Decedent's Attempted Debt Forgiveness Failed to Comply with the Doctrine of Gifts Causa Mortis
Four months before his death at age 88, Roger T. Hansen met with an attorney on several occasions for the purpose of making a will, but he died shortly before the appointment at his attorney’s office at which he was to sign the last draft his attorney had prepared. Mr. Hansen was survived by a brother, Lyle, a sister, their children, and the children of siblings who had predeceased him.
Mr. Hansen made mortgage loans to Lyle’s three daughters and was the vendor on a land contract with a grandson of Lyle. At the time of his death, the total outstanding debt on these four notes was approximately $278,000. Lyle, his brother’s personal representative, included these four notes in Mr. Hansen’s probate estate.
The nieces and grandnephew – we’ll call them “the debtors” – petitioned the probate court in Dane County, Wisconsin, to strike the notes from the inventory on the grounds that Uncle Roger intended to forgive the debts at his death.
As proof, they presented a notation Mr. Hansen had made on an early draft of his will, directions in a letter to his attorney, and Mr. Hansen’s approval of the resulting revisions made by his attorney. Another niece, Peggy Meegan, opposed the petition.
This evidence convinced the probate court that, indeed, Mr. Hansen had made gifts causa mortis (that is, in contemplation of death). The debts were stricken from the inventory.
Ms. Meegan appealed the probate court’s order to the Wisconsin Court of Appeals, which, in a unanimous decision, reversed the order and sent the matter back to the probate court for administration of the Hansen estate that included the $278,000 in debts.
Gifts causa mortis are rarely seen. A “gift” that is intended to be effective only at death sounds a lot like a testamentary bequest. Instead, people make testamentary bequests – wills – that are effective at death.
Of course, Mr. Hansen died before he could execute a will that forgave the debtors what they owed to him. Thus, he died intestate at a time when money was owed to him. Unless the promissory note itself stated that it was to be canceled at death, how would the debtors avoid having to repay?
The general rule is that a testamentary disposition (a disposition that takes effect upon the death of the person making the disposition) must comply with the statutory requirements for the executions of wills. An exception is a gift causa mortis.
The requirements of a valid gift causa mortis are: (1) the donor has an intention to make a gift effective at death; (2) the donor makes the gift with a view to the donor’s death from present illness or from an external and apprehended peril; (3) the donor must die of that ailment or peril; and (4) there must be a delivery.

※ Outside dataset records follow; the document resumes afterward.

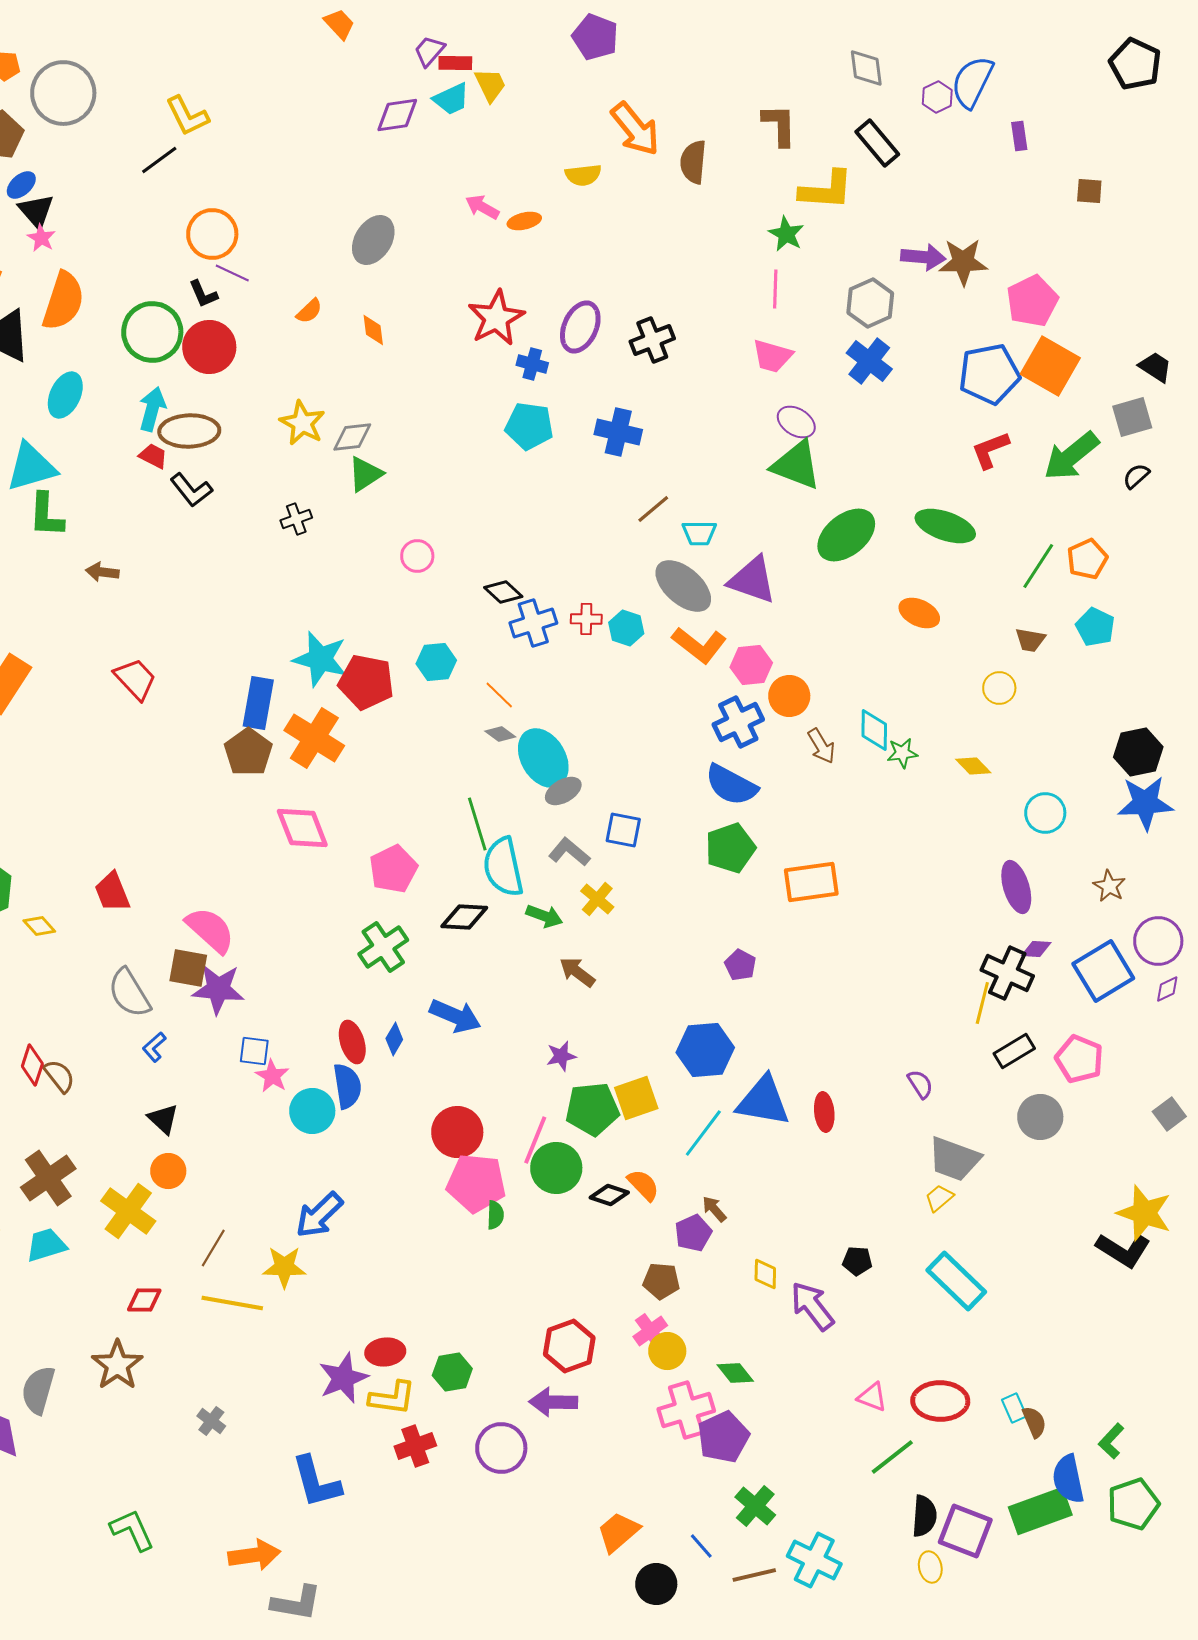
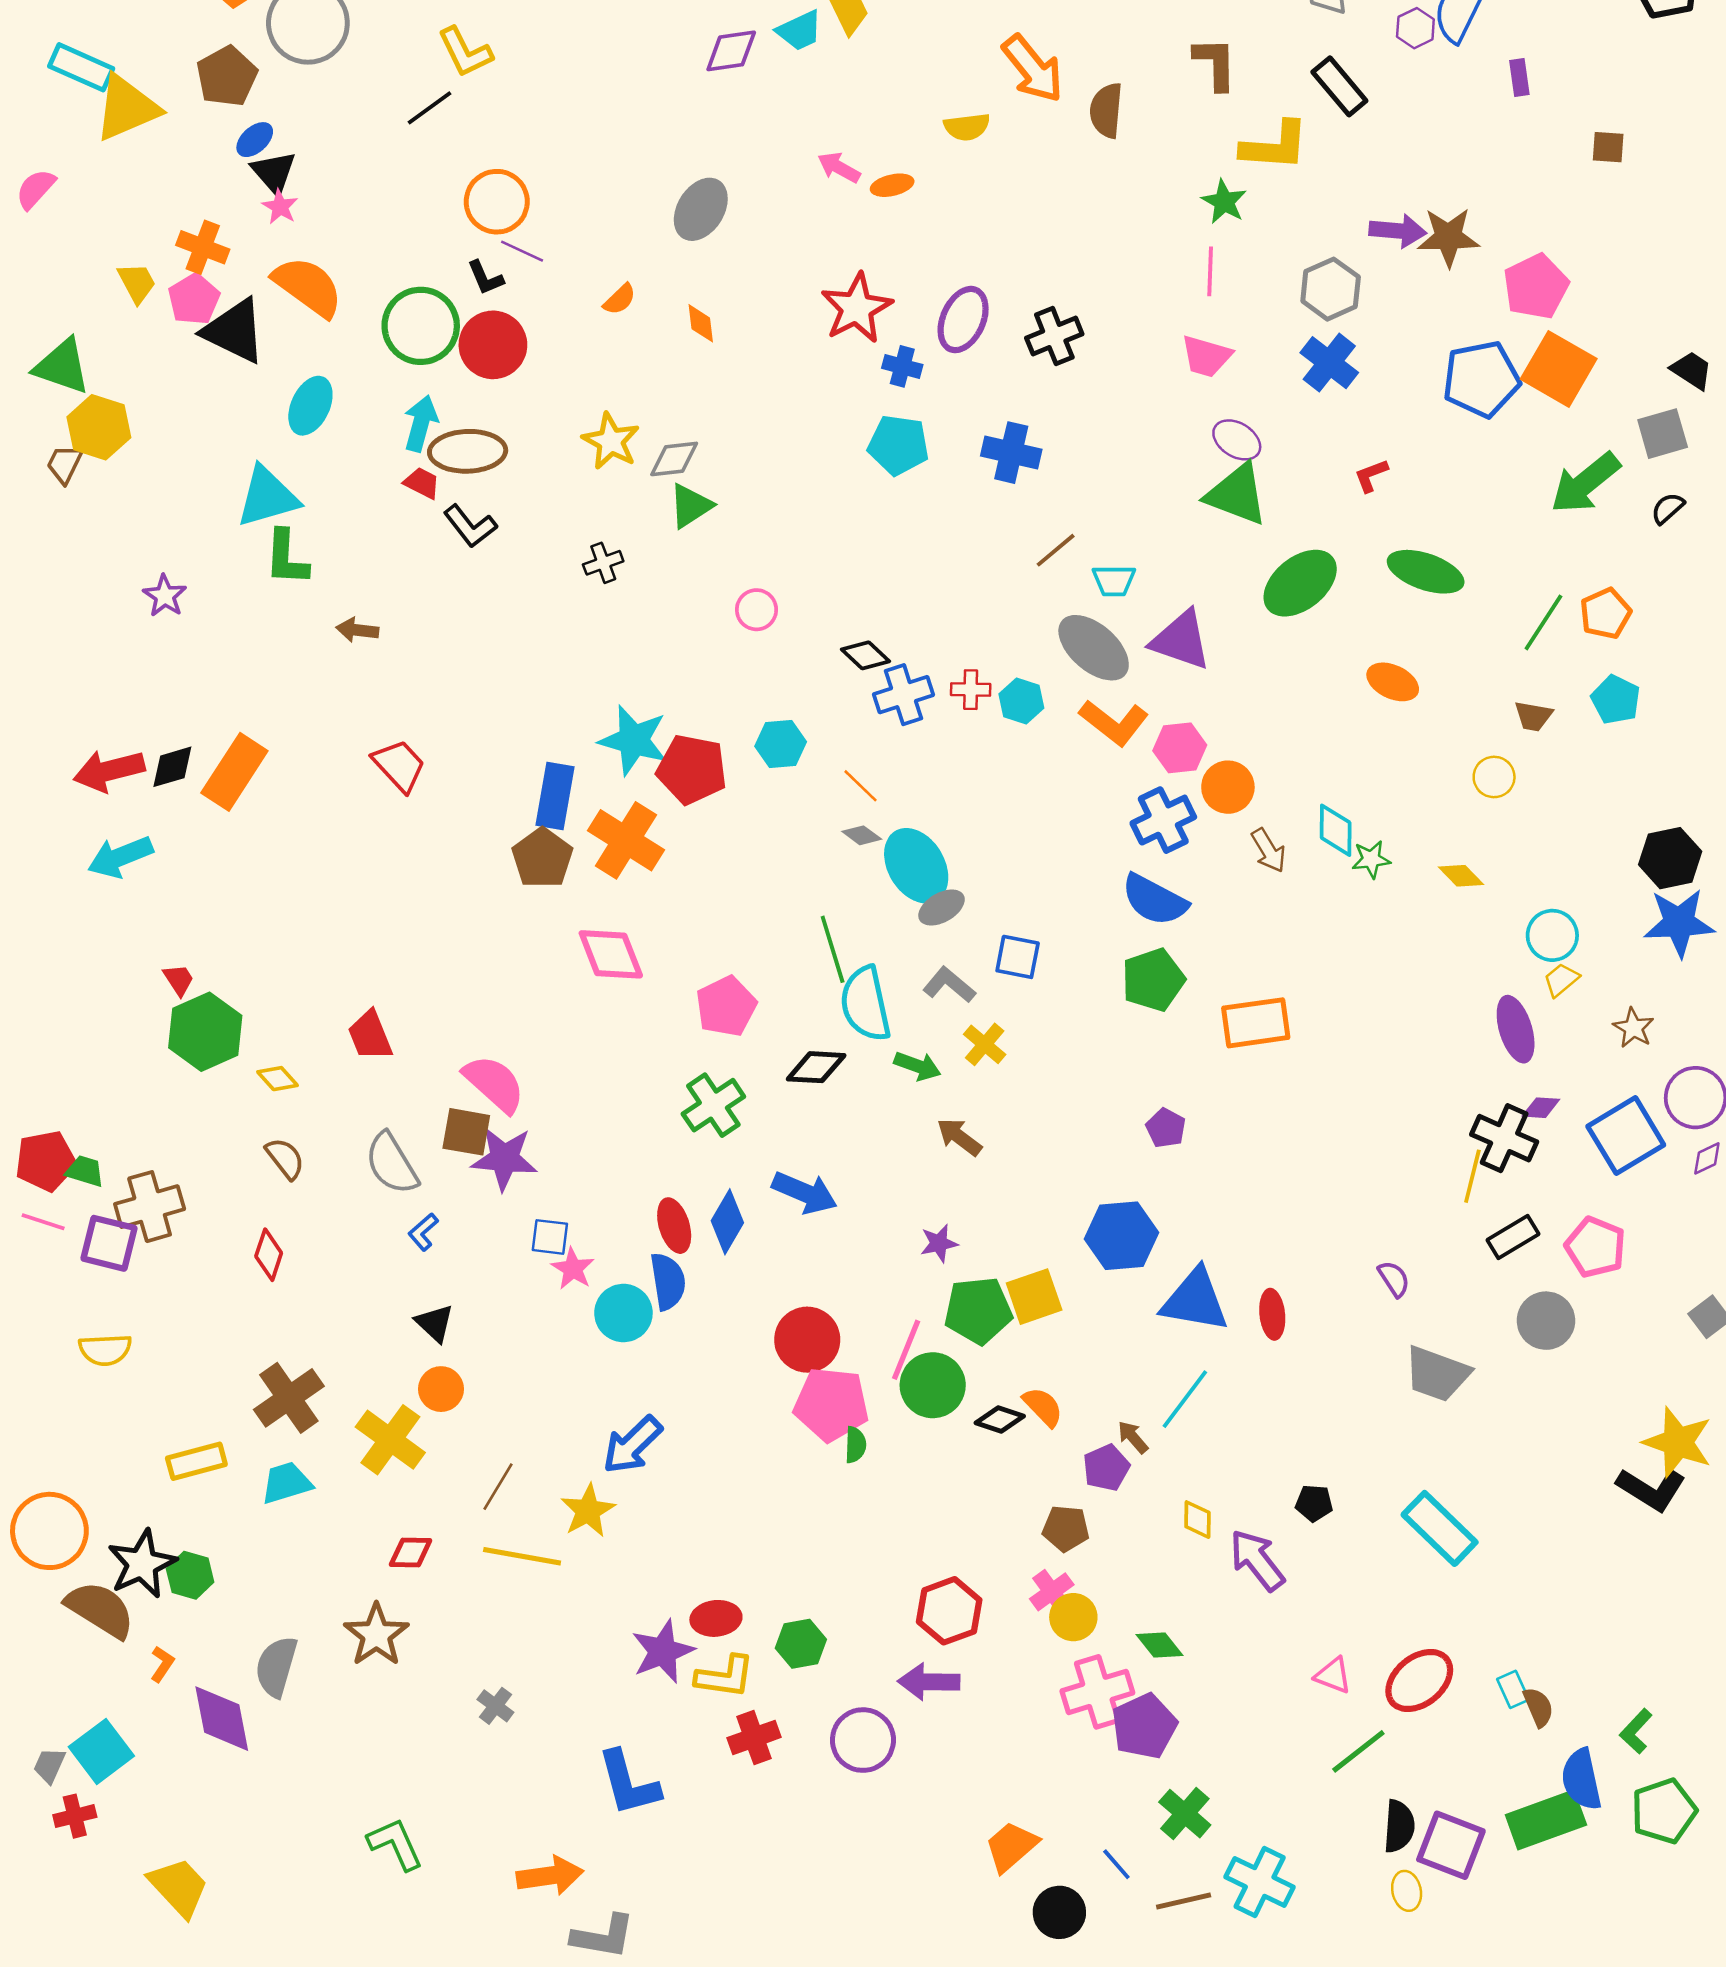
orange semicircle: (63, 301) -> (308, 287), turned -72
red L-shape: (990, 450) -> (1371, 475), moved, size x0.7
blue diamond: (394, 1039) -> (727, 1222), size x1.5
brown semicircle: (59, 1076) -> (285, 1158), moved
cyan line: (703, 1133) -> (1185, 1399), moved
yellow trapezoid: (939, 1198) -> (1561, 980), moved
yellow star: (284, 1267) -> (588, 1511), turned -30
red ellipse: (940, 1401) -> (1419, 1680), turned -40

As the Wisconsin appeals court observed, although the “gift” – if there is one – does not take effect until the donor’s death, “the donee has an interest in the gift during the lifetime of the donor.”
This interest is explained as follows: as “an inchoate title which ripens into absolute title at the donor’s death from the illness or peril which [the donor] apprehended in making the gift.”
Thus, a so-called “desk drawer deed” – a deed executed but lying in the donor’s desk drawer to be found and recorded only after the donor’s death – does not pass title to the donee.
The reason is that the prior to the donor’s death, the donee did not have any legal interest in the property at all, because the deed was never delivered to the donee.
The same reasoning applied to the notes in the possession of Roger Hansen at the time of his death. Although from the evidence presented in the case report it seems indisputable that Mr. Hansen intended to forgive the debts, during his lifetime he never did: either by making a testamentary writing that explicitly said so or by delivering an instrument of debt cancellation to the debtors.
In the absence of either a will or a gift causa mortis, therefore, the Estate of Roger T. Hansen includes $278,000 owed to him during his lifetime by his nieces and grand-nephew.
In re Estate of Roger T. Hansen, January 26, 2012.